Tumors of The Skin
Cancers of the Skin
Basal cell carcinoma is typically slow-growing and spreads rarely. Typically, surgery is the treatment of choice. Radiation is given for advanced disease or those at high risk of recurrence. Surgery is occasionally done in the office (we coordinate surgery with a Mohs dermatologist who removes them) and less commonly in the operating room. Then we close the defects made after tumor removal with flaps (moving tissue around) or skin grafts brought from other parts of the body.
Squamous cell carcinoma of the skin is treated in a similar fashion but does have more propensity to spread. Often, in larger cancers, we will perform scans to determine if they have spread and often it is necessary to remove some lymph nodes from the neck or parotid region (neck dissection and parotidectomy respectively) due to the risk of spread to these areas. Radiation therapy is given more often in these cancers than in basal cell carcinomas.
Chemotherapy has very little role in the treatment of basal or squamous cell carcinomas.

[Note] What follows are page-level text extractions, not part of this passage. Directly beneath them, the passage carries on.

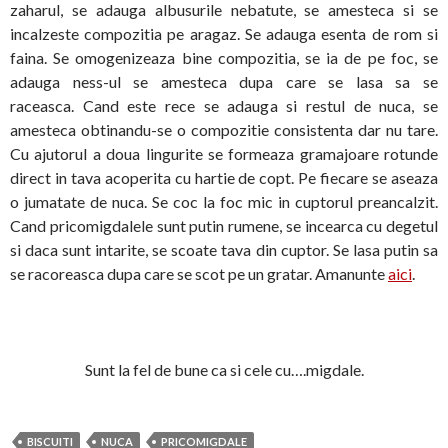
zaharul, se adauga albusurile nebatute, se amesteca si se
incalzeste compozitia pe aragaz. Se adauga esenta de rom si
faina. Se omogenizeaza bine compozitia, se ia de pe foc, se
adauga ness-ul se amesteca dupa care se lasa sa se
raceasca. Cand este rece se adauga si restul de nuca, se
amesteca obtinandu-se o compozitie consistenta dar nu tare.
Cu ajutorul a doua lingurite se formeaza gramajoare rotunde
direct in tava acoperita cu hartie de copt. Pe fiecare se aseaza
o jumatate de nuca. Se coc la foc mic in cuptorul preancalzit.
Cand pricomigdalele sunt putin rumene, se incearca cu degetul
si daca sunt intarite, se scoate tava din cuptor. Se lasa putin sa
se racoreasca dupa care se scot pe un gratar. Amanunte
aici
.
Sunt la fel de bune ca si cele cu….migdale.
BISCUITI
NUCA
PRICOMIGDALE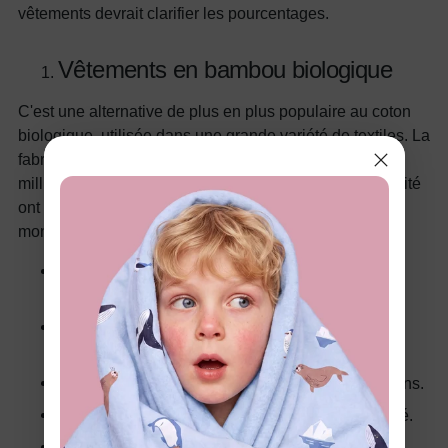
vêtements devrait clarifier les pourcentages.
Vêtements en bambou biologique
C'est une alternative de plus en plus populaire au coton
biologique, utilisée dans une grande variété de textiles. La
fabrication de tissus à partir de bambou remonte à des
milliers d'années. Cependant, le procédé et sa popularité
ont été perfectionnés très récemment pour une culture
mondiale. Parmi les avantages évidents, on peut citer :
Plus doux que le coton, comparable au coton
égyptien.
Naturellement plus frais de 3° pour réguler la
température corporelle.
Tissu antimicrobien sans bactéries ni champignons.
Micropores intégrés pour améliorer la respirabilité.
Durabilité exceptionnelle avec une résistance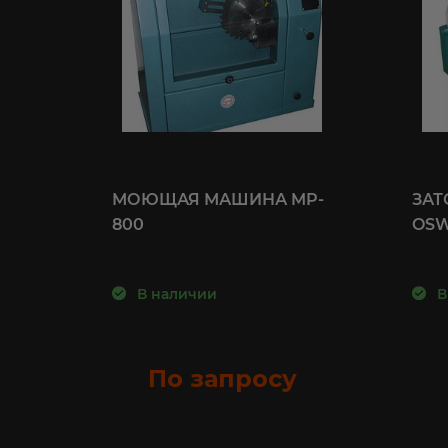
МОЮЩАЯ МАШИНА MP-
ЗАТ
Л
800
OSW
В наличии
В
По запросу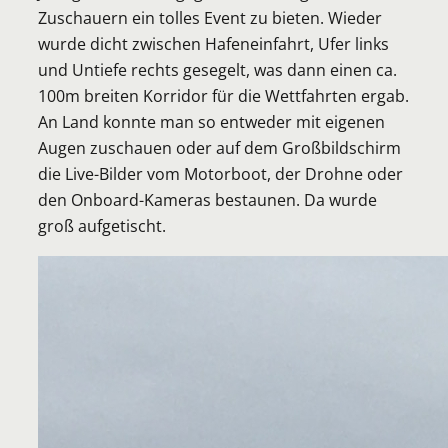
Zuschauern ein tolles Event zu bieten. Wieder
wurde dicht zwischen Hafeneinfahrt, Ufer links
und Untiefe rechts gesegelt, was dann einen ca.
100m breiten Korridor für die Wettfahrten ergab.
An Land konnte man so entweder mit eigenen
Augen zuschauen oder auf dem Großbildschirm
die Live-Bilder vom Motorboot, der Drohne oder
den Onboard-Kameras bestaunen. Da wurde
groß aufgetischt.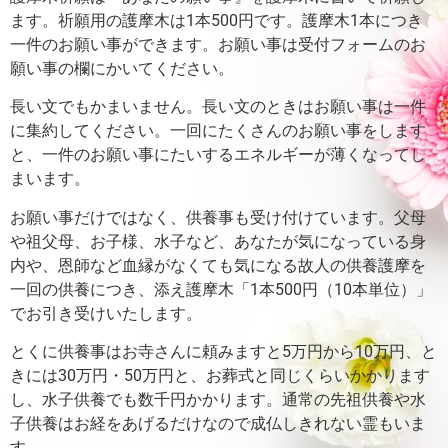
ます。
祈願用の護摩木は1本500円です。護摩木1本につき
一件のお願い事ができます。
お願い事は受付フォームのお
願い事の欄にかいてください。
長い文でもかまいません。長い文のときはお願い事は一件
に集約してください。
一回にたくさんのお願い事をします
と、一件のお願い事にたいするエネルギーが薄くなってし
まいます。
お願い事だけではなく、供養事も受け付けています。父母
や祖父母、お子様、水子など、あなたが気になっている身
内や、恩師など血縁がなくても気になる故人の供養護摩を
一回の供養につき、添え護摩木「1本500円（10本単位）」
でお引き受けいたします。
とくに供養事はお寺さんに頼みますと5万円から10万円、と
きには30万円・50万円と、お葬式と同じくらいかかります
し、水子供養でも数千円かかります。通常の先祖供養や水
子供養はお経をあげるだけなので成仏しきれない霊もいま
す。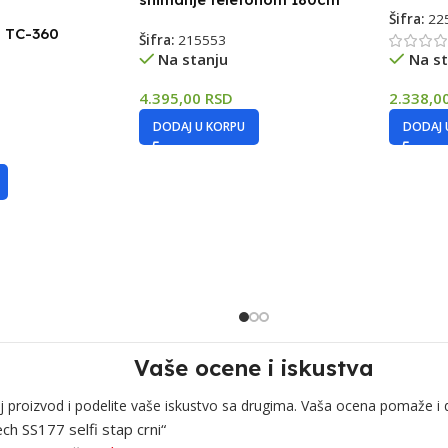
Šifra:
22
l TC-360
Šifra:
215553
Na stanju
Na st
4.395,00
RSD
2.338,0
DODAJ U KORPU
DODAJ 
Vaše ocene i iskustva
j proizvod i podelite vaše iskustvo sa drugima. Vaša ocena pomaže i 
ech SS177 selfi stap crni“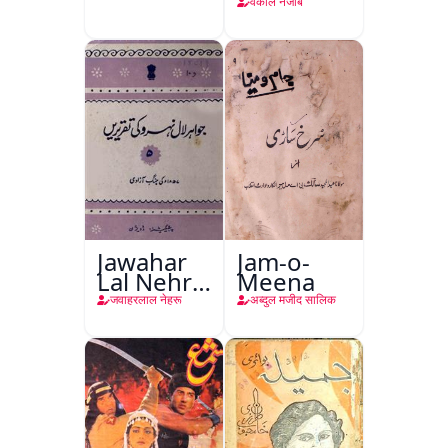
वकील नजीब
Jawahar
Jam-o-
Lal Nehru
Meena
Ki
जवाहरलाल नेहरू
अब्दुल मजीद सालिक
Taqreeren
(Jang-e-
Azadi)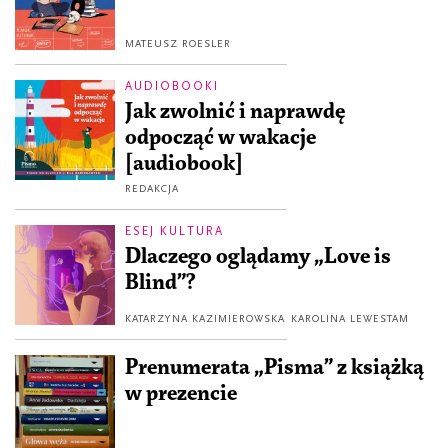
MATEUSZ ROESLER
AUDIOBOOKI
Jak zwolnić i naprawdę
odpocząć w wakacje
[audiobook]
REDAKCJA
ESEJ KULTURA
Dlaczego oglądamy „Love is
Blind”?
KATARZYNA KAZIMIEROWSKA
KAROLINA LEWESTAM
Prenumerata „Pisma” z książką
w prezencie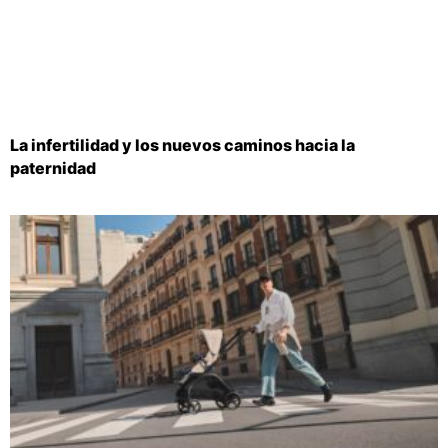
La infertilidad y los nuevos caminos hacia la
paternidad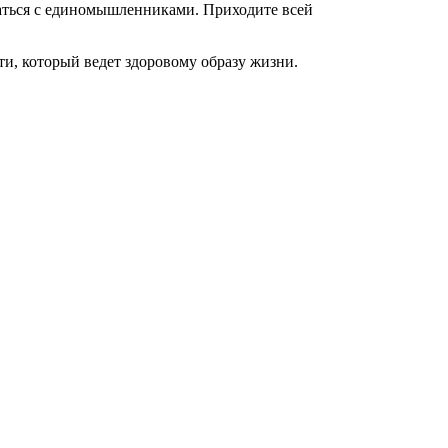
ться с единомышленниками. Приходите всей
и, который ведет здоровому образу жизни.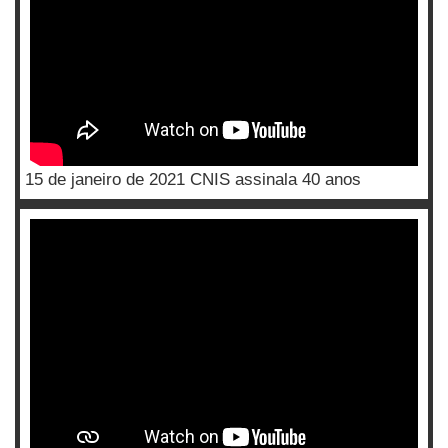
15 de janeiro de 2021 CNIS assinala 40 anos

Melanomas are very unpredictable cancers that can and often do spread in unusual patterns. Thus, we perform imaging early in these tumors such as PET scans or CT/MRI. As long as there is no evidence of spread, we often treat these tumors with initial surgery and patients may get immunotherapy and/or radiation afterward in advanced cancers. Sentinel lymph node biopsies are often done do determine which lymph node areas if any, need to be removed. Here, the patient gets an injection of a special dye right before surgery in radiology that helps guide us in surgery.
Sarcomas are aggressive cancers that (except one type called dermatofibrosarcoma) are locally destructive as well as having the propensity to spread. They are generally treated with surgery primarily. Radiation is given after surgery in high-risk areas and chemotherapy may be an adjunct.